I didn’t shoot this video of George Packard being taken to jail, because I wasn’t arrested that day, but he points out that Trinity doesn’t want to help OWS because the people who can afford to lease land that Trinity owns won’t do business with Trinity if they help OWS. It’s disgusting to know that a church even worries about doing business with anyone. I’m no Christian, so what churches do in general I find odd and strange, but in my mind, the last thing a church should ever worry about is pissing off its business partners, or even having business partners in the first place. A church shouldn’t have business partners. A church should be there to a) worship their god and b) serve the community. Why else are they given tax-exempt status, if not for being a charitable organization?

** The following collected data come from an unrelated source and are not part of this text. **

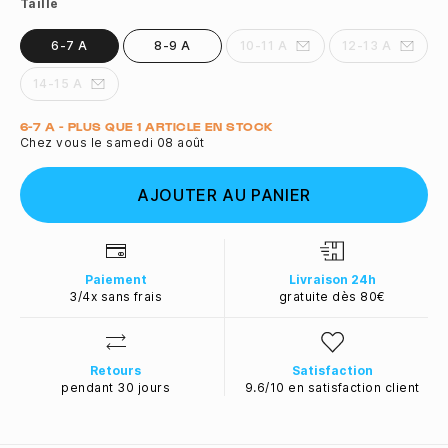
Taille
6-7 A
8-9 A
10-11 A
12-13 A
14-15 A
Quantité
6-7 A - PLUS QUE 1 ARTICLE EN STOCK
Chez vous le samedi 08 août
AJOUTER AU PANIER
Paiement
Livraison 24h
3/4x sans frais
gratuite dès 80€
Retours
Satisfaction
pendant 30 jours
9.6/10 en satisfaction client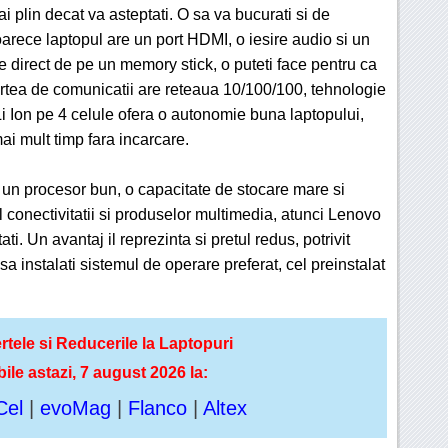
mai plin decat va asteptati. O sa va bucurati si de
oarece laptopul are un port HDMI, o iesire audio si un
me direct de pe un memory stick, o puteti face pentru ca
rtea de comunicatii are reteaua 10/100/100, tehnologie
Li Ion pe 4 celule ofera o autonomie buna laptopului,
mai mult timp fara incarcare.
 un procesor bun, o capacitate de stocare mare si
 conectivitatii si produselor multimedia, atunci Lenovo
. Un avantaj il reprezinta si pretul redus, potrivit
sa instalati sistemul de operare preferat, cel preinstalat
rtele si Reducerile la Laptopuri
bile astazi, 7 august 2026 la:
Cel
|
evoMag
|
Flanco
|
Altex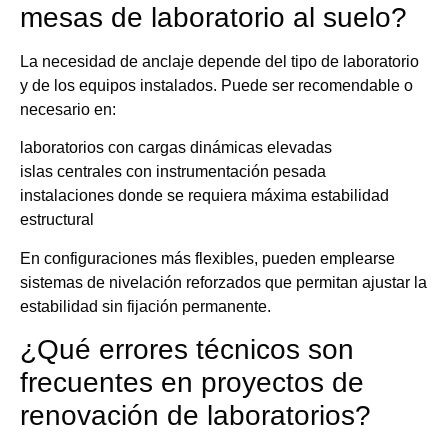
mesas de laboratorio al suelo?
La necesidad de anclaje depende del tipo de laboratorio
y de los equipos instalados. Puede ser recomendable o
necesario en:
laboratorios con cargas dinámicas elevadas
islas centrales con instrumentación pesada
instalaciones donde se requiera máxima estabilidad
estructural
En configuraciones más flexibles, pueden emplearse
sistemas de nivelación reforzados que permitan ajustar la
estabilidad sin fijación permanente.
¿Qué errores técnicos son
frecuentes en proyectos de
renovación de laboratorios?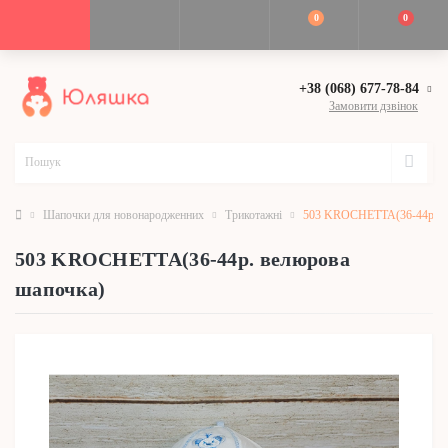
0
0
+38 (068) 677-78-84
Замовити дзвінок
Шапочки для новонародженних
Трикотажні
503 KROCHETTA(36-44р. в
503 KROCHETTA(36-44р. велюрова
шапочка)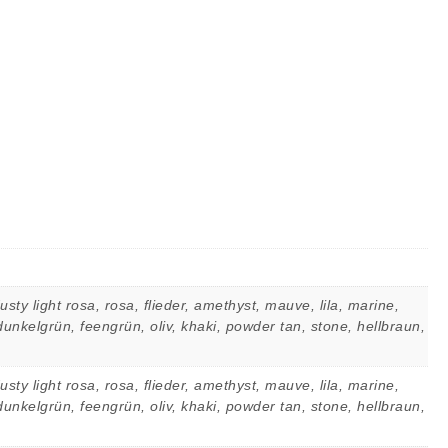
ty light rosa, rosa, flieder, amethyst, mauve, lila, marine,
 dunkelgrün, feengrün, oliv, khaki, powder tan, stone, hellbraun,
ty light rosa, rosa, flieder, amethyst, mauve, lila, marine,
 dunkelgrün, feengrün, oliv, khaki, powder tan, stone, hellbraun,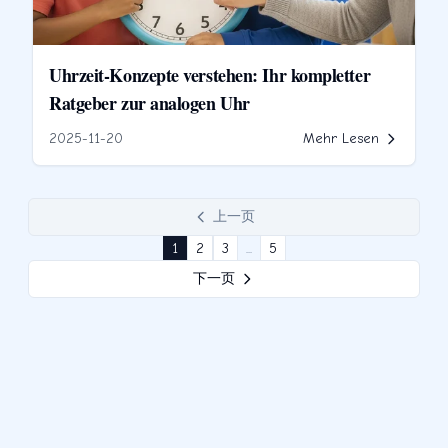
Uhrzeit-Konzepte verstehen: Ihr kompletter
Ratgeber zur analogen Uhr
2025-11-20
Mehr Lesen
上一页
1
2
3
...
5
下一页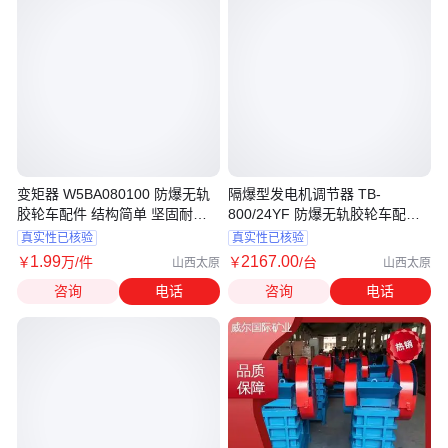
变矩器 W5BA080100 防爆无轨
隔爆型发电机调节器 TB-
胶轮车配件 结构简单 坚固耐用
800/24YF 防爆无轨胶轮车配件
做工精细
支持在线选购
真实性已核验
真实性已核验
1
.99
2167
.00
￥
万
/件
￥
/台
山西太原
山西太原
咨询
电话
咨询
电话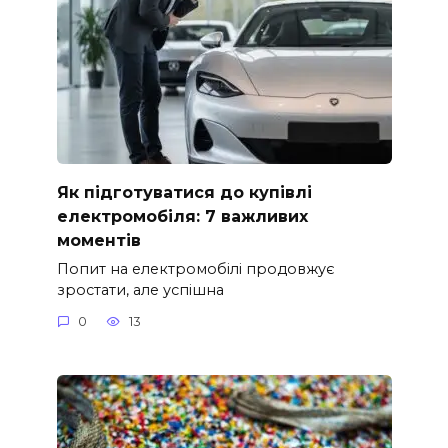
Як підготуватися до купівлі
електромобіля: 7 важливих
моментів
Попит на електромобілі продовжує
зростати, але успішна
0
13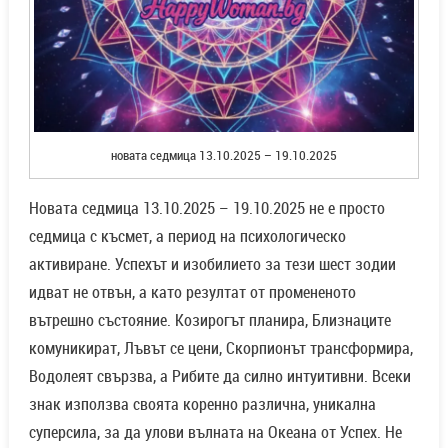
новата седмица 13.10.2025 – 19.10.2025
Новата седмица 13.10.2025 – 19.10.2025 не е просто
седмица с късмет, а период на психологическо
активиране. Успехът и изобилието за тези шест зодии
идват не отвън, а като резултат от промененото
вътрешно състояние. Козирогът планира, Близнаците
комуникират, Лъвът се цени, Скорпионът трансформира,
Водолеят свързва, а Рибите да силно интуитивни. Всеки
знак използва своята коренно различна, уникална
суперсила, за да улови вълната на Океана от Успех. Не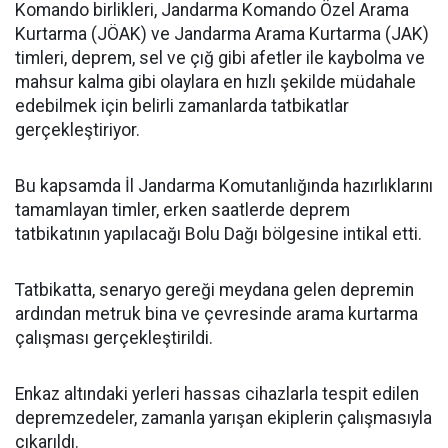
Komando birlikleri, Jandarma Komando Özel Arama
Kurtarma (JÖAK) ve Jandarma Arama Kurtarma (JAK)
timleri, deprem, sel ve çığ gibi afetler ile kaybolma ve
mahsur kalma gibi olaylara en hızlı şekilde müdahale
edebilmek için belirli zamanlarda tatbikatlar
gerçekleştiriyor.
Bu kapsamda İl Jandarma Komutanlığında hazırlıklarını
tamamlayan timler, erken saatlerde deprem
tatbikatının yapılacağı Bolu Dağı bölgesine intikal etti.
Tatbikatta, senaryo gereği meydana gelen depremin
ardından metruk bina ve çevresinde arama kurtarma
çalışması gerçekleştirildi.
Enkaz altındaki yerleri hassas cihazlarla tespit edilen
depremzedeler, zamanla yarışan ekiplerin çalışmasıyla
çıkarıldı.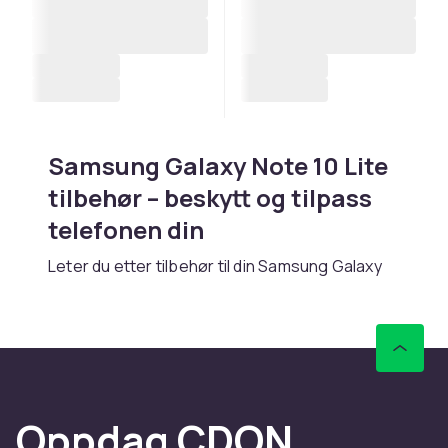
Samsung Galaxy Note 10 Lite
tilbehør – beskytt og tilpass
telefonen din
Leter du etter tilbehør til din Samsung Galaxy
Note 10 Lite? Hos CDON finner du et bredt
sortiment av tilbehør for Note-serien med
kraftfull S Pen og stor skjerm. Enten du trenger
et deksel, skjermbeskyttelse, lader eller andre
praktiske tilbehør, finner du riktig produkt her.
Oppdag CDON
Deksel og skjermbeskyttelse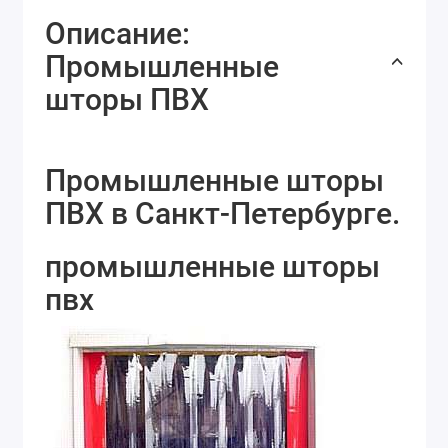
Описание:
Промышленные
шторы ПВХ
Промышленные шторы
ПВХ в Санкт-Петербурге.
промышленные шторы
пвх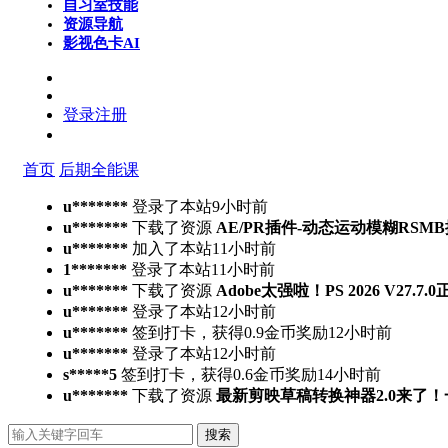
自习室
技能
资源导航
影视色卡
AI
登录
注册
首页
后期全能课
u*******
登录了本站
9小时前
u*******
下载了资源
AE/PR插件-动态运动模糊RSMB插件 Ree
u*******
加入了本站
11小时前
1*******
登录了本站
11小时前
u*******
下载了资源
Adobe太强啦！PS 2026 V27.
u*******
登录了本站
12小时前
u*******
签到打卡，获得0.9金币奖励
12小时前
u*******
登录了本站
12小时前
s*****5
签到打卡，获得0.6金币奖励
14小时前
u*******
下载了资源
最新剪映草稿转换神器2.0来了
搜索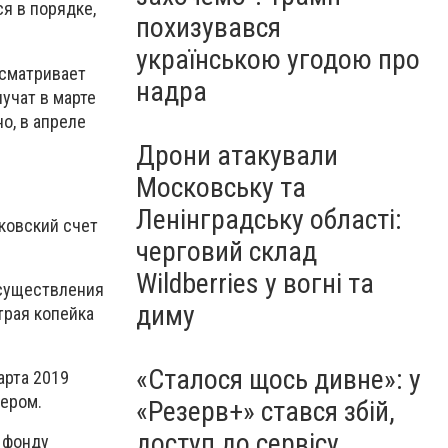
я в порядке,
похизувався
українською угодою про
усматривает
надра
лучат в марте
о, в апреле
Дрони атакували
Московську та
Ленінградську області:
ковский счет
черговий склад
Wildberries у вогні та
осуществления
диму
трая копейка
«Сталося щось дивне»: у
арта 2019
ером.
«Резерв+» стався збій,
доступ до сервісу
 фонду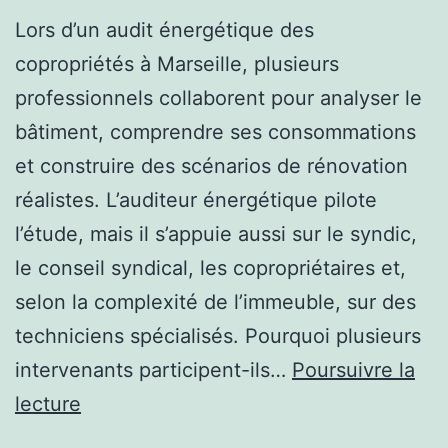
Lors d’un audit énergétique des
copropriétés à Marseille, plusieurs
professionnels collaborent pour analyser le
bâtiment, comprendre ses consommations
et construire des scénarios de rénovation
réalistes. L’auditeur énergétique pilote
l’étude, mais il s’appuie aussi sur le syndic,
le conseil syndical, les copropriétaires et,
selon la complexité de l’immeuble, sur des
techniciens spécialisés. Pourquoi plusieurs
intervenants participent-ils…
Poursuivre la
Qui
lecture
intervient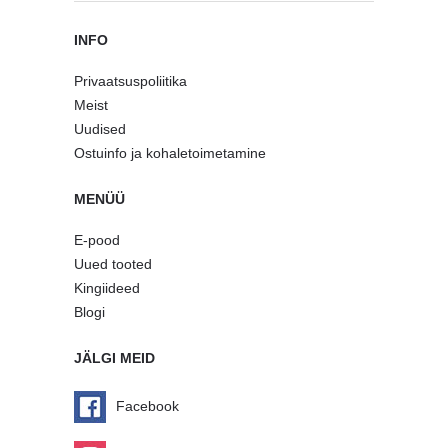
INFO
Privaatsuspoliitika
Meist
Uudised
Ostuinfo ja kohaletoimetamine
MENÜÜ
E-pood
Uued tooted
Kingiideed
Blogi
JÄLGI MEID
Facebook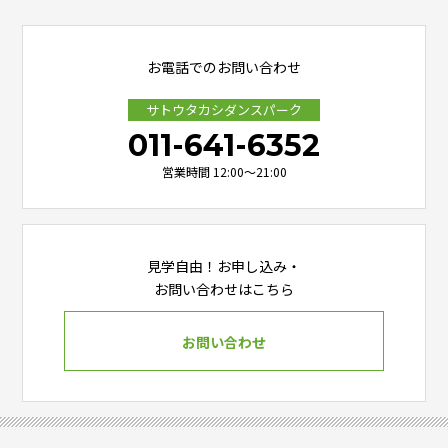
お電話でのお問い合わせ
サトウタカシダンスパーク
011-641-6352
営業時間 12:00～21:00
見学自由！お申し込み・
お問い合わせはこちら
お問い合わせ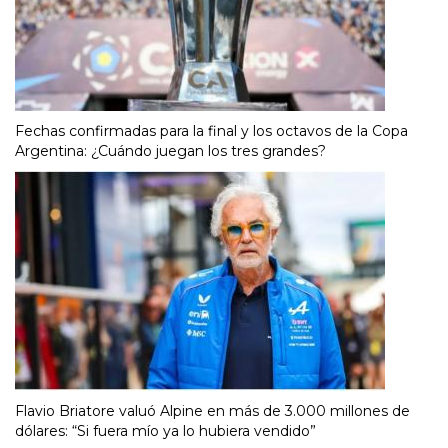
Fechas confirmadas para la final y los octavos de la Copa
Argentina: ¿Cuándo juegan los tres grandes?
Flavio Briatore valuó Alpine en más de 3.000 millones de
dólares: “Si fuera mío ya lo hubiera vendido”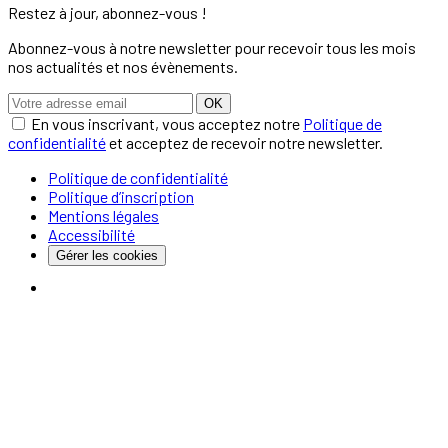
Restez à jour, abonnez-vous !
Abonnez-vous à notre newsletter pour recevoir tous les mois
nos actualités et nos évènements.
OK
En vous inscrivant, vous acceptez notre
Politique de
confidentialité
et acceptez de recevoir notre newsletter.
Politique de confidentialité
Politique d’inscription
Mentions légales
Accessibilité
Gérer les cookies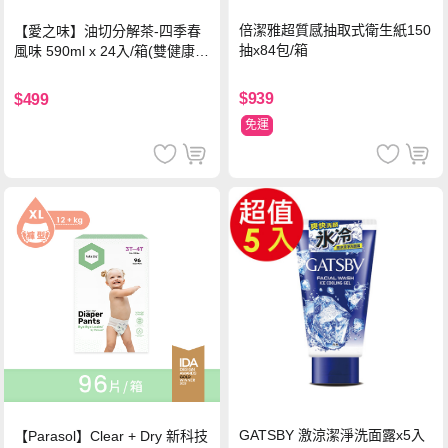
倍潔雅超質感抽取式衛生紙150
【愛之味】油切分解茶-四季春
抽x84包/箱
風味 590ml x 24入/箱(雙健康認
證四季春茶)
$939
$499
免運
GATSBY 激涼潔淨洗面露x5入
【Parasol】Clear + Dry 新科技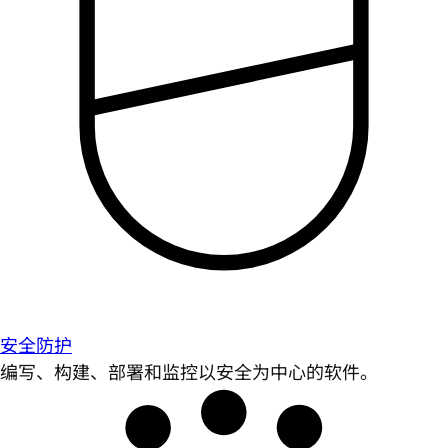
安全防护
编写、构建、部署和监控以安全为中心的软件。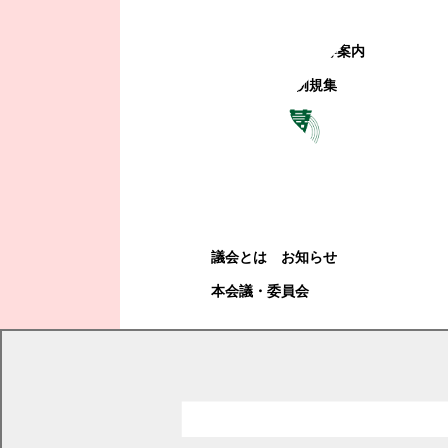
町政への参加
観光地・公共施設等案内
電子掲示場・例規集
幕別町議会
幕別町議会
議会とは
お知らせ
本会議・委員会
現在の位置
トップページ
幕別町議会
本会議・委員会
議案
議事日程と議案・説明資料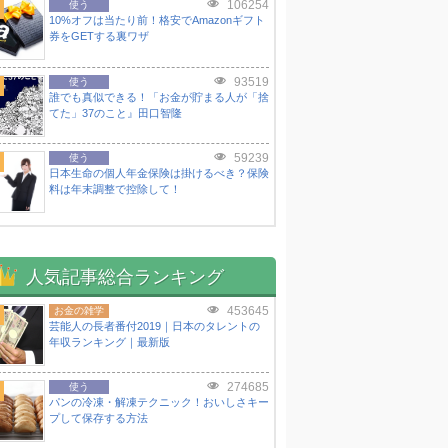
106254
使う
10%オフは当たり前！格安でAmazonギフト
券をGETする裏ワザ
93519
使う
誰でも真似できる！「お金が貯まる人が「捨
てた」37のこと』田口智隆
59239
使う
日本生命の個人年金保険は掛けるべき？保険
料は年末調整で控除して！
人気記事総合ランキング
453645
お金の雑学
芸能人の長者番付2019｜日本のタレントの
年収ランキング｜最新版
274685
使う
パンの冷凍・解凍テクニック！おいしさキー
プして保存する方法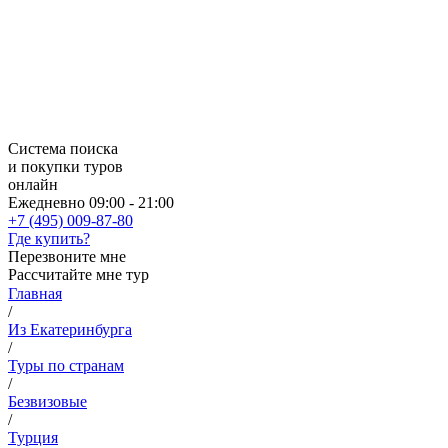
Система поиска
и покупки туров
онлайн
Ежедневно 09:00 - 21:00
+7 (495) 009-87-80
Где купить?
Перезвоните мне
Рассчитайте мне тур
Главная
/
Из Екатеринбурга
/
Туры по странам
/
Безвизовые
/
Турция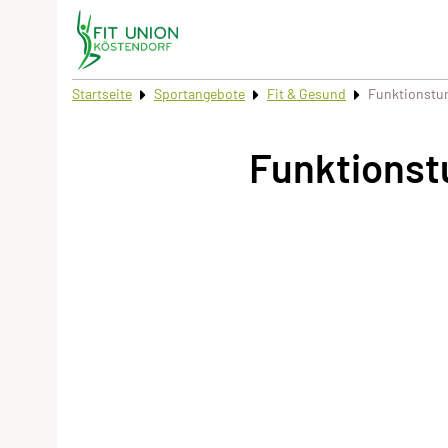
Startseite
Sportangebote
Fit & Gesund
Funktionstur
Funktionst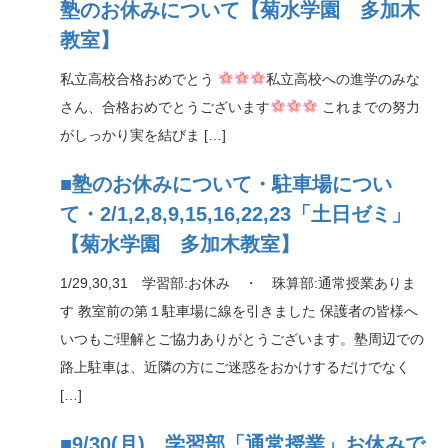
塾のお休みについて【菊水学園 多加木
教室】
私立高校合格おめでとう
私立高校への進学のみな
さん、合格おめでとうございます
これまでの努力
がしっかり実を結びま […]
■塾のお休みについて・駐車場につい
て・2/1,2,8,9,15,16,22,23「土日ゼミ」
【菊水学園 多加木教室】
1/29,30,31 学習部:お休み ・ 珠算部:通常授業ありま
す 教室前の第１駐車場に線を引きました 保護者の皆様へ
いつもご理解とご協力ありがとうございます。塾周辺での
路上駐車は、近隣の方にご迷惑をおかけするだけでなく
[…]
■9/30(月) 学習部「通常授業」お休みで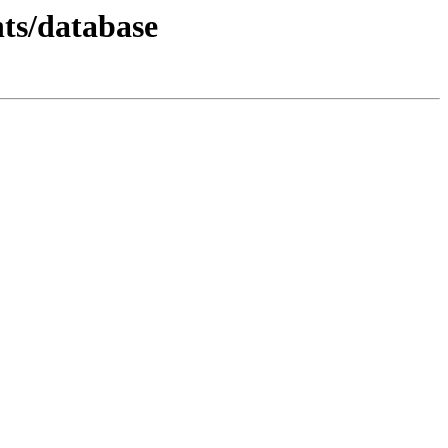
nts/database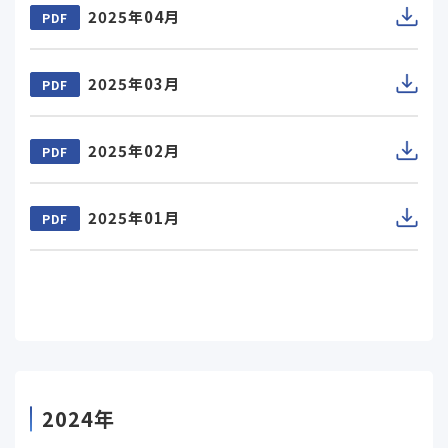
2025年04月
PDF
2025年03月
PDF
2025年02月
PDF
2025年01月
PDF
2024年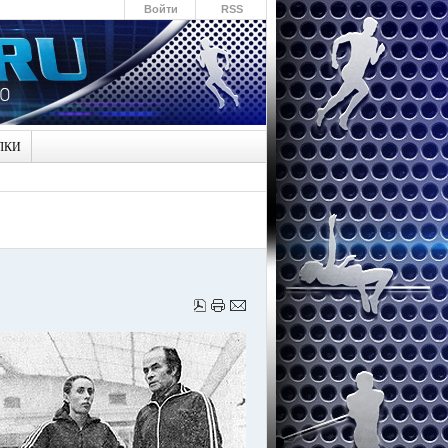
Войти
RSS
ЛКИ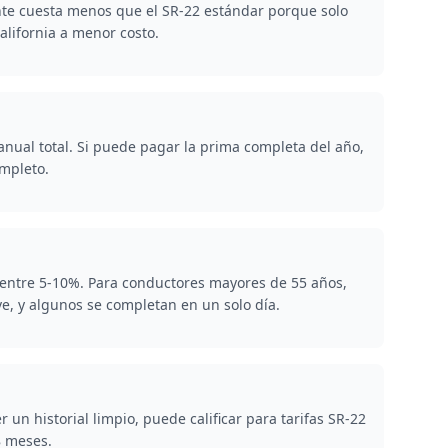
te cuesta menos que el SR-22 estándar porque solo
alifornia a menor costo.
nual total. Si puede pagar la prima completa del año,
mpleto.
 entre 5-10%. Para conductores mayores de 55 años,
e, y algunos se completan en un solo día.
un historial limpio, puede calificar para tarifas SR-22
8 meses.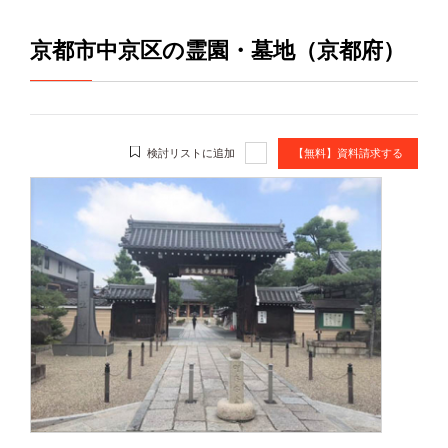
京都市中京区の霊園・墓地（京都府）
検討リストに追加
【無料】資料請求する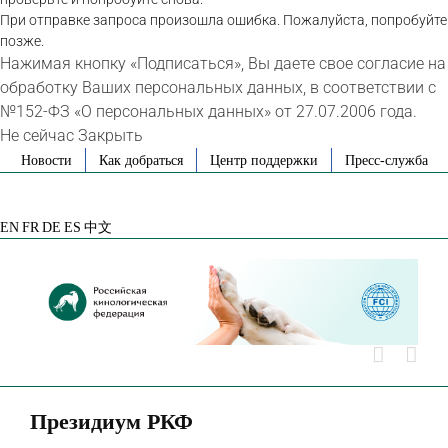
При отправке запроса произошла ошибка. Пожалуйста, попробуйте
позже.
Нажимая кнопку «Подписаться», Вы даете свое согласие на
обработку Ваших персональных данных, в соответствии с
№152-ФЗ «О персональных данных» от 27.07.2006 года.
Не сейчас
Закрыть
Skip
Новости
Как добраться
Центр поддержки
Пресс-служба
to
VK
Telegram
YouTube
Rutube
Яндекс
content
Дзен
EN
FR
DE
ES
中文
Президиум РКФ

It’s really too bad that Bloomberg’s Army has also become Trinity’s army, as well as the army of all those who oppose the common man and the struggle for financial and social equality. Though I’m not a Christian, I’m reminded of the Centurions in the Bible. While the Pharisees, the Jewish religious leaders of the time, the ones who believed in strictly following Rabbinical law but also loved making a buck, called for the execution of Jesus, it was the Centurions, Rome’s army, who carried out the orders, who dragged Jesus through the streets, who tortured him, who hung him on a cross to die and then gambled for his clothes. But it was also a Centurion, Cornelius, who was the first Gentile to convert to Christianity. I wonder who the first convert from the NYPD will be? Because they’re with OWS, they’re part of the 99%, whether they like it or not. It’s only a matter of time.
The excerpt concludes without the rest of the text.